Source records

--------------------

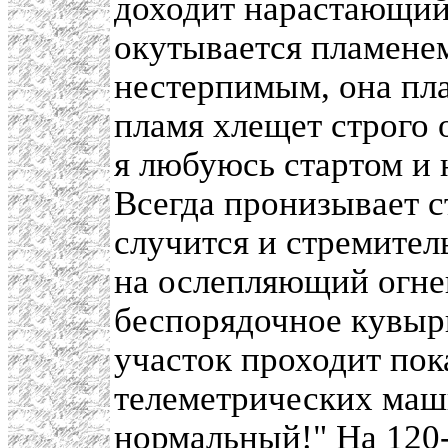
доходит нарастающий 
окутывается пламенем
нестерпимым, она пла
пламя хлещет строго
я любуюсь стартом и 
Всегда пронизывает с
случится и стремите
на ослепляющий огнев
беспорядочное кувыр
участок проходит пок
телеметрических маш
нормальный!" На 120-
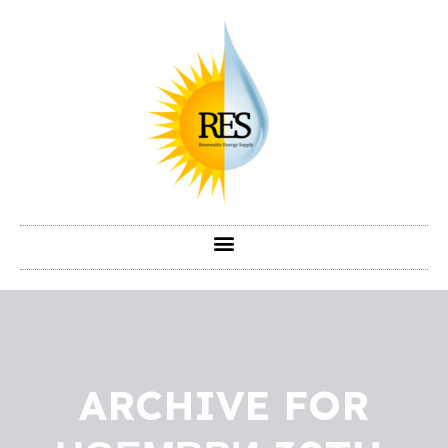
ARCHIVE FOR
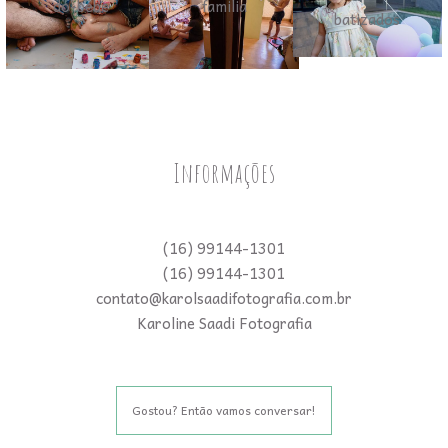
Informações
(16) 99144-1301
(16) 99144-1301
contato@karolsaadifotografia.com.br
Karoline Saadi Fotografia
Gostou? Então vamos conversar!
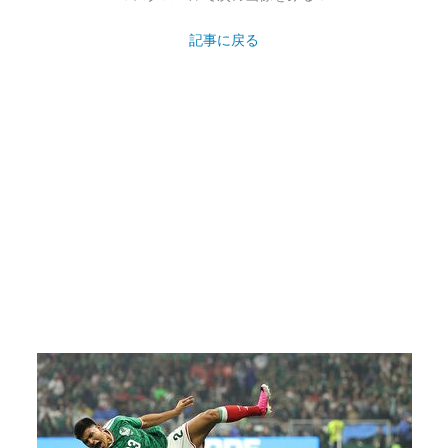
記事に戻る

--------------------

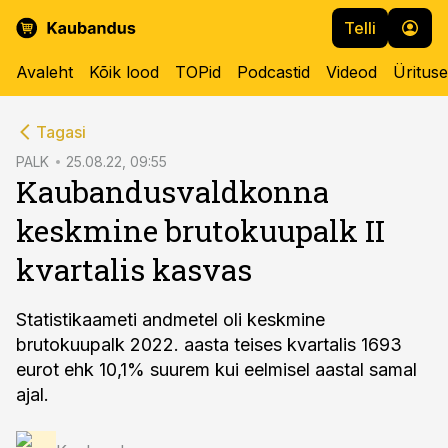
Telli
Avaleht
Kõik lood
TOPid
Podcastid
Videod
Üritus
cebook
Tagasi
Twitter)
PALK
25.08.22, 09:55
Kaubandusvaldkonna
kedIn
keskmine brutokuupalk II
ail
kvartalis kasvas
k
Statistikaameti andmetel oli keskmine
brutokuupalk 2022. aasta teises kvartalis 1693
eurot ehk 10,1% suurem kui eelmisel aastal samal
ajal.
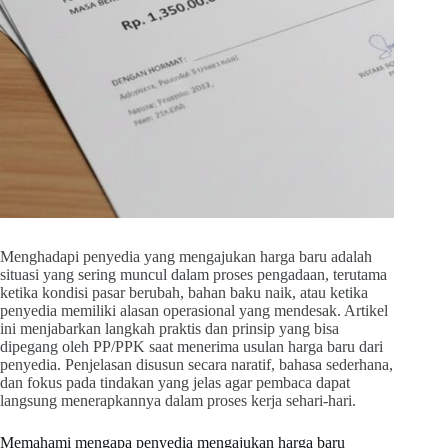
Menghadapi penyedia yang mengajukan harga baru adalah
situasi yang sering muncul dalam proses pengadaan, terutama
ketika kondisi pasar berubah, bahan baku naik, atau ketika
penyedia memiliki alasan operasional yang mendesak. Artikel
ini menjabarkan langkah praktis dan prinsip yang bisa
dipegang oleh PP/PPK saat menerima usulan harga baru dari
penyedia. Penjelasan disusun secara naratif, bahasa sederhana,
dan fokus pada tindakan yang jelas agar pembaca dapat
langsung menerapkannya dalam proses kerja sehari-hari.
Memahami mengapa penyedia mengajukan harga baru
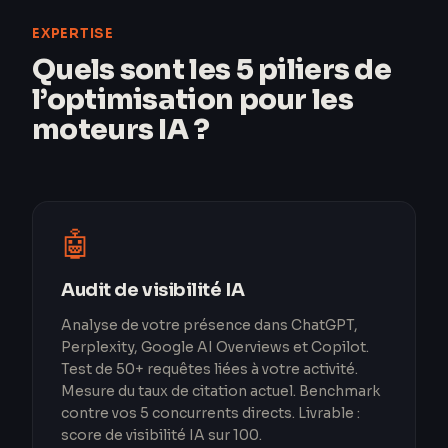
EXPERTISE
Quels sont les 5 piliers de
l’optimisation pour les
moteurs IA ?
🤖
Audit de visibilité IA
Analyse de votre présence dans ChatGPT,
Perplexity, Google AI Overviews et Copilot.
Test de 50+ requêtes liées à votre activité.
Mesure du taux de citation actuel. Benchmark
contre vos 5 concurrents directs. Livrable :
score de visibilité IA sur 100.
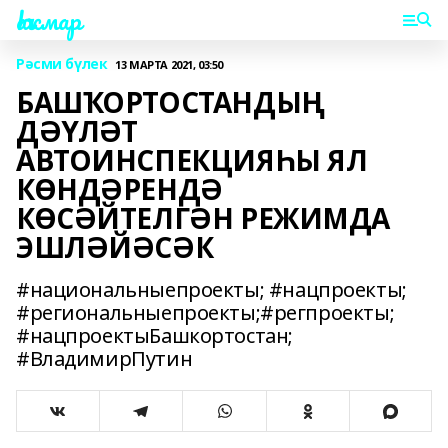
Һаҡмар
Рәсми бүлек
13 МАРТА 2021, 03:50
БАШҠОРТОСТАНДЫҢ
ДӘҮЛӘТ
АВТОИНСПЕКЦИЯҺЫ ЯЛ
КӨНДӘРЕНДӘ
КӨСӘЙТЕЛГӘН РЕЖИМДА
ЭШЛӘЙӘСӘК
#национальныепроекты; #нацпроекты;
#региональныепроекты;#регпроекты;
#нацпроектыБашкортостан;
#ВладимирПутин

--------------------

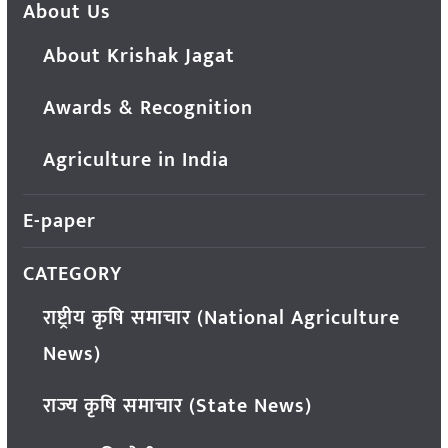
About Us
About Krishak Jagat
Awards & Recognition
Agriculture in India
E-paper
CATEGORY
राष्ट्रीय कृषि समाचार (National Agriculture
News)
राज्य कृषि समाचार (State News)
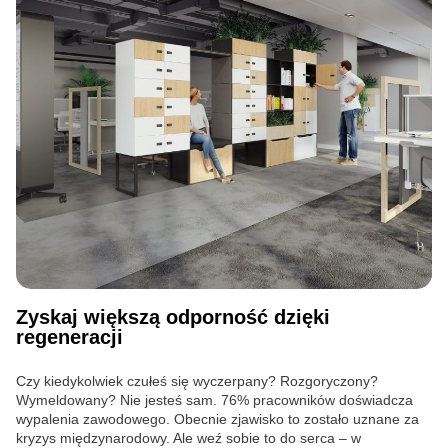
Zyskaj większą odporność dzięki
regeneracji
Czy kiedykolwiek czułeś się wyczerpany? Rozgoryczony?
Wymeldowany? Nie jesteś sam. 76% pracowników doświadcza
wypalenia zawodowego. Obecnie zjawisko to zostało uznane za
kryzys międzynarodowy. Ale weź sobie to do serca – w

--------------------

# Exercise
Go line by line through the records above and copy each one containing "kvartalis".

# Response area
kvartalis kasvas
brutokuupalk 2022. aasta teises kvartalis 1693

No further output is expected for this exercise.